The Mistress features Kendal playing Maxine, a young florist, who is having an affair with a married man. It was disliked by some viewers, who were unhappy at seeing Felicity Kendal (best known as Barbara Good in The Good Life) playing a woman having an affair with someone else's husband.

==Plot==
Maxine is the owner of a florist shop and is having an affair with married man Luke. His wife Helen is unaware of the affair. While Maxine occasionally feels guilty and insecure about the affair, she is a generally optimistic and happy person.

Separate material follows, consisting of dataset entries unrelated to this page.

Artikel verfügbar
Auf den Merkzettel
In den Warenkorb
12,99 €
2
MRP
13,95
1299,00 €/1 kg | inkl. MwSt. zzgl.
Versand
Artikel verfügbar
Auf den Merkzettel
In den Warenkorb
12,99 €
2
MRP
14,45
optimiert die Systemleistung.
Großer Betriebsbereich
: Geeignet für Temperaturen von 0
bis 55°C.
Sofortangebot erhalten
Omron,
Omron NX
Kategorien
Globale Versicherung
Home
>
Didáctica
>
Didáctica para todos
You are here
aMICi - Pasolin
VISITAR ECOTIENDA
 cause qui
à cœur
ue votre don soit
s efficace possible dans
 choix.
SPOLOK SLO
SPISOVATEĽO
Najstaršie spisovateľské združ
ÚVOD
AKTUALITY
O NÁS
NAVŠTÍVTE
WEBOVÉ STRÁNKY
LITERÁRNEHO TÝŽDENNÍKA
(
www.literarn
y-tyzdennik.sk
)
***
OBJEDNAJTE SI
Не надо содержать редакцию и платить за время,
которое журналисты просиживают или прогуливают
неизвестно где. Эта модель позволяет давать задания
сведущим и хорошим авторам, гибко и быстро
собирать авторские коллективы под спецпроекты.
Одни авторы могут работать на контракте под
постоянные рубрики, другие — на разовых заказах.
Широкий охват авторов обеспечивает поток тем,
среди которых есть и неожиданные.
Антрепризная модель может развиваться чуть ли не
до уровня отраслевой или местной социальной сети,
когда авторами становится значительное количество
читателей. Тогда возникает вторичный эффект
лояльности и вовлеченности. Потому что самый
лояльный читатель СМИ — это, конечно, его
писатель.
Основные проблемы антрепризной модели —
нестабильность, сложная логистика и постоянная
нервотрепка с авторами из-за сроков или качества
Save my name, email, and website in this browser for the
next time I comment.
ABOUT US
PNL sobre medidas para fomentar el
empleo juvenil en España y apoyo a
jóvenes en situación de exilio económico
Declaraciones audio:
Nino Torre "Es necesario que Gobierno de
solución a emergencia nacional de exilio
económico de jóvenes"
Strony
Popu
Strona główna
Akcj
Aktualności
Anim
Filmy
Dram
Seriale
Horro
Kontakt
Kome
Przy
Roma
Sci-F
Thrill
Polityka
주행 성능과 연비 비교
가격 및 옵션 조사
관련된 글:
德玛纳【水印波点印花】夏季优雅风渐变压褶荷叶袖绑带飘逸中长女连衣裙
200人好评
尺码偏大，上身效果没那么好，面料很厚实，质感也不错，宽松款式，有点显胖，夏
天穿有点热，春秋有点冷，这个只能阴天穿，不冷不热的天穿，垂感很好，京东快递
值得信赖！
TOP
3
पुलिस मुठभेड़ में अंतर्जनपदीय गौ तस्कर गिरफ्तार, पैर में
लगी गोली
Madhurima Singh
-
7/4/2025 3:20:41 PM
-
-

In the second series, Helen begins to suspect that Luke is having an affair, but when she tells him he neither admits it nor denies it. Helen moves out to stay with her sister. In the penultimate episode, Helen returns home and they share their bed. Maxine has a drunken escapade with a young man she meets in a cafe and they spend the night sharing her bed, but the young man is only seen next morning still fully dressed and above the covers. In the final episode, Luke effectively admits to Helen that he has had an affair but it is over, and they both say they do not want to get a divorce. Maxine and Luke angrily return each other's gifts, but ultimately admit that they are still in love. The programme and the series ends with Maxine on the phone telling her shop assistant and friend Jamie that the affair is over, and that she is pregnant.

==Cast==
- Felicity Kendal as Maxine Mansel (Maxine as series 2)
- Jack Galloway as Luke Carpenter (series 1) (called Luke Mansel in Series 2)
- Peter McEnery as Luke (series 2) (Luke Mansel in Series 2)
- Jane Asher as Helen Carpenter (called Helen Mansel in Series 2)
- Tony Aitken as Simon
- Jenny McCracken as Jenny (series 1)
- Paul Copley as Jamie (series 2)
- Peggy Sirr as Jo

==Production==
Similar to Carla Lane's other sitcoms, including Butterflies and Solo (which also starred Felicity Kendal), The Mistress has a serious theme – here, that of an affair. The series was produced and directed by Gareth Gwenlan. The Mistress was filmed in Bath, Somerset, the florist shop being in Abbey Green, Bath and Maxine's house location at 26 St Mark's Road, Bath.
After the lukewarm response to Series 1 over the subject matter, Series 2 was no more successful, and the series was axed after Series 2, which ended with a significant plot development. The sitcom, which had never been reshown previously, was aired on BBC Four in January, February and March 2023.

==Episodes==
The Mistress aired for two series, each of six 30 minute episodes, from 17 January 1985 to 26 February 1987. The episodes were originally shown at 9.00pm on Thursdays on BBC2.

===Series 1 (1985)===

| No. | Title | Original release date |
|---|---|---|
| 1 | "Episode One" | 17 January 1985 |
| 2 | "Episode Two" | 24 January 1985 |
| 3 | "Episode Three" | 31 January 1985 |
| 4 | "Episode Four" | 7 February 1985 |
| 5 | "Episode Five" | 14 February 1985 |
| 6 | "Episode Six" | 21 February 1985 |

===Series 2 (1987)===

| No. overall | No. in series | Title | Original release date |
|---|---|---|---|
| 7 | 1 | "Episode One" | 22 January 1987 |
| 8 | 2 | "Episode Two" | 29 January 1987 |
| 9 | 3 | "Episode Three" | 5 February 1987 |
| 10 | 4 | "Episode Four" | 12 February 1987 |
| 11 | 5 | "Episode Five" | 19 February 1987 |
| 12 | 6 | "Episode Six" | 26 February 1987 |

==Home releases==
The two series of The Mistress were released in a boxset in Region 2 (UK) on 10 March 2014.